Included among the drastic reductions in government programs nationwide, the Senate Budget proposal heralds unprecedented changes in low-income housing programs. The proposed budget assumes a reduction in community development block grants by 50 percent, while targeting funds to the most needy and reducing outlays by $7.6 billion over a five-year period. Section 8 contracts slated to expire over the next seven years would be renewed. This assumption is based on a stated commitment to assure continued subsidies to those currently receiving housing assistance.
The Senate budget would continue funding under the current structure for the Section 202 elderly housing program, the Section 811 housing for persons with disabilities program, and the Housing Opportunities Program for persons with AIDS. Two block grant programs — one for public housing and one for other existing housing assistance programs — are contemplated along with deregulation and funneling of federal housing dollars to the states and public housing authorities. These changes are expected to net savings of $5.7 billion over the next five years.

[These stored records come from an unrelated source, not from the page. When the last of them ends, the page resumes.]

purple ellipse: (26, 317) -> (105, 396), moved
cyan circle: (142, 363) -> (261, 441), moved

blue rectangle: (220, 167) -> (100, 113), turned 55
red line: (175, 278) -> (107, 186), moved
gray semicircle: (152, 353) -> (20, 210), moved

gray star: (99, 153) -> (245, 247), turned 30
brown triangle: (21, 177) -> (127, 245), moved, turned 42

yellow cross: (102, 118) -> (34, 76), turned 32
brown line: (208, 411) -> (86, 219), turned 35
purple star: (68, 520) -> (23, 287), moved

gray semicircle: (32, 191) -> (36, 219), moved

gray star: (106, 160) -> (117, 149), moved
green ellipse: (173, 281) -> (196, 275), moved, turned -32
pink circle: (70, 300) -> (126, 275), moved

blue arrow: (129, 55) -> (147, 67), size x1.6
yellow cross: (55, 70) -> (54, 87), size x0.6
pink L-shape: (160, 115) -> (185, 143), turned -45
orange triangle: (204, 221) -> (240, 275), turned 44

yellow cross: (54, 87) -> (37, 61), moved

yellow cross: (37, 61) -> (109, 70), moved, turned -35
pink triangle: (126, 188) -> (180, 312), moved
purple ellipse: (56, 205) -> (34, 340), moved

The House Budget Committee plan makes a smaller reduction in community development block grant funds and terminates programs under HUD’s Office of Policy Development and Research. Like the Senate proposal, the House budget assumes renewal of Section 8 contracts. Costs in the program are slated to be restricted by (1) restraining the issuance of new Section 8 vouchers and certificates, (2) reissuing only half of the vouchers and certificates turned in by tenants no longer in need of assistance, (3) reducing fair market rents from the 45th to the 40th percentile of median income, and (4) increasing the tenant contribution from 30 to 35 percent of income.

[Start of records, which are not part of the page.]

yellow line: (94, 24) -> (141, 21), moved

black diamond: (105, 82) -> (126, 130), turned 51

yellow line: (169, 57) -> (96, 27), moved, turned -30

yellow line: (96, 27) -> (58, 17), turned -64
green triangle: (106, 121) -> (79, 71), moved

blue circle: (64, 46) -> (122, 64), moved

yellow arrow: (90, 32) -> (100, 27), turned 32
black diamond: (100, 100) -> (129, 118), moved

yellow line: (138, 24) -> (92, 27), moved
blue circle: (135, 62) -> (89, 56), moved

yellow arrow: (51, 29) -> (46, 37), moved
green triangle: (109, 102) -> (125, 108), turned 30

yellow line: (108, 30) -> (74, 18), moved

The deregulation of public housing authorities and the reduction in public housing modernization funds will yield savings of over $3 billion over seven years. In addition, the proposal assumes significant savings through reform of FHA multifamily property disposition rules. It also assumes savings of $7 billion over seven years through revision of the “mark to market” option, lowering the mortgage levels of federally subsidized privately owned apartments to their real market value.
The budget proposals are expected to be taken up shortly in each house. Although the resulting resolutions are technically nonbinding, they form the framework within which appropriators will make Fiscal Year 1996 funding decisions.